We are all to some degree aware that people are connected to their passions. So as a a consequence we find ourselves withholding so as not to cause hurt. We avoid sharing our interests to avoid feeling embarrassed by someone’s disapproval. And sometimes we even project our dislikes onto others as a retribution for others not approving of the things we love.
Its really just a projection of our own insecurities onto our relationships when we think that the books we love are an extension of ourselves and that a disinterest in those books is equivalent to disapproval of us. Tempering our opinions and moderating our language so as not to be offensive is a reasonable way to maintain the working structure of friendships. But pretending you like a book so as not to hurt someone’s feelings is a wedge of dishonesty that threatens to crack the whole structure. Over time the falseness of this arrangement exposes itself when you realize you know nothing about your friends because you have boxed them into your own expectations.
I want my friends to be free to love and hate books with equal enthusiasm and know that my feelings for them will not change. And I also would like the freedom to love and hate with abandon knowing that my candor is appreciated. I think for this to happen we need to take our first tenuous steps into honesty and not withhold our passions for fear of rejection or embarrassment.
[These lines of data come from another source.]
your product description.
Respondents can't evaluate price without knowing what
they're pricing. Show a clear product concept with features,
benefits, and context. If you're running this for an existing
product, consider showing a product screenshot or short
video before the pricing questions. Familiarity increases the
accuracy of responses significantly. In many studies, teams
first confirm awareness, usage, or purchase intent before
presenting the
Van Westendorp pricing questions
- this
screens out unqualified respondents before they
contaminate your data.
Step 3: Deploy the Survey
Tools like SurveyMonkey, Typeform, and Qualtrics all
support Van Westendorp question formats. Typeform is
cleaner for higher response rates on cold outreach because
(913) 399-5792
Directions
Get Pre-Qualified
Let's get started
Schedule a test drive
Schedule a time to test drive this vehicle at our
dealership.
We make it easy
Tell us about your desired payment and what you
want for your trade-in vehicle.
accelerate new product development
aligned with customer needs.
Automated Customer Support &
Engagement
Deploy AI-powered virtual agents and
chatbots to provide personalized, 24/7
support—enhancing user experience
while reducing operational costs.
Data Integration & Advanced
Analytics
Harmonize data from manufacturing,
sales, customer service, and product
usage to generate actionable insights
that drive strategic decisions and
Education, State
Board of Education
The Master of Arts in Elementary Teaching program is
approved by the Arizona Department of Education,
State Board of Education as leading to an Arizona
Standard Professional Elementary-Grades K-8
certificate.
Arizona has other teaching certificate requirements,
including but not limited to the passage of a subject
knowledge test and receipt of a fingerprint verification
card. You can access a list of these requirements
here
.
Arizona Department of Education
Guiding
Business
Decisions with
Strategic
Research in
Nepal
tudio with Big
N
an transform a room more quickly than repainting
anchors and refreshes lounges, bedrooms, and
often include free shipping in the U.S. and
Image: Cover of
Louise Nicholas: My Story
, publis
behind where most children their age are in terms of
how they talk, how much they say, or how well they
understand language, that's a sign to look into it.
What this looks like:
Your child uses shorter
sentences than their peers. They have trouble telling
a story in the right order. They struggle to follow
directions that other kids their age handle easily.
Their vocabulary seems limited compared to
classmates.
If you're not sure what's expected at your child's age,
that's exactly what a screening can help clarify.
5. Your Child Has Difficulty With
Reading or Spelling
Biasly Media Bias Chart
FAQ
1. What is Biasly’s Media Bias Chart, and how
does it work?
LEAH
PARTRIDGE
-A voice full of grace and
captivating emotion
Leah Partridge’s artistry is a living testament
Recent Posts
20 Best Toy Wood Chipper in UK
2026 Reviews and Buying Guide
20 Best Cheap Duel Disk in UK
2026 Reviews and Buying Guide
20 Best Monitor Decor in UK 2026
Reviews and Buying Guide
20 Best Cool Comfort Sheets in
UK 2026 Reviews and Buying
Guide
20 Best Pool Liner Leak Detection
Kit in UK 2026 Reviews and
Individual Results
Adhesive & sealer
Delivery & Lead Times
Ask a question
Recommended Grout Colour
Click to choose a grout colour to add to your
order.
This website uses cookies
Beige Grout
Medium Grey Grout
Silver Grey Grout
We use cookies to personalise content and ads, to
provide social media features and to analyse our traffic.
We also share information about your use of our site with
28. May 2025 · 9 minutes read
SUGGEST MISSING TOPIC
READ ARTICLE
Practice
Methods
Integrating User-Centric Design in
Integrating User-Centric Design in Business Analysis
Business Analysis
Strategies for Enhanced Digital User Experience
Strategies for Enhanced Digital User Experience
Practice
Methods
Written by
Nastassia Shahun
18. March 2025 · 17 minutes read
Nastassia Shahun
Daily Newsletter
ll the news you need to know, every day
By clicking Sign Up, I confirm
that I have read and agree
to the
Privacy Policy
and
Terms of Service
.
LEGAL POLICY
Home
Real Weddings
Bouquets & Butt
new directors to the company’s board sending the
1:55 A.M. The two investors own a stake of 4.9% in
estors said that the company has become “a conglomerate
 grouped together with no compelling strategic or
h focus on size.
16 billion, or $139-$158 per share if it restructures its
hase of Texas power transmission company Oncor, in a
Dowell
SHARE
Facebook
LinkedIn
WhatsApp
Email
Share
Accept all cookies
We have to remember that someone’s disinterest in our beloved things has no power over us. We have to always remind people that our love is constant even though we don’t always like the same things.
That being said, you may in fact reject this whole thing and not like it one bit because you firmly believe in the rule of some objective measurement of worth. And that this very notion of “many sizes” flies to the face of reason and is near to obscenity. That is okay. You can hate it. It tells me something about who you are. That truth is much more valuable to me than you agreeing with me.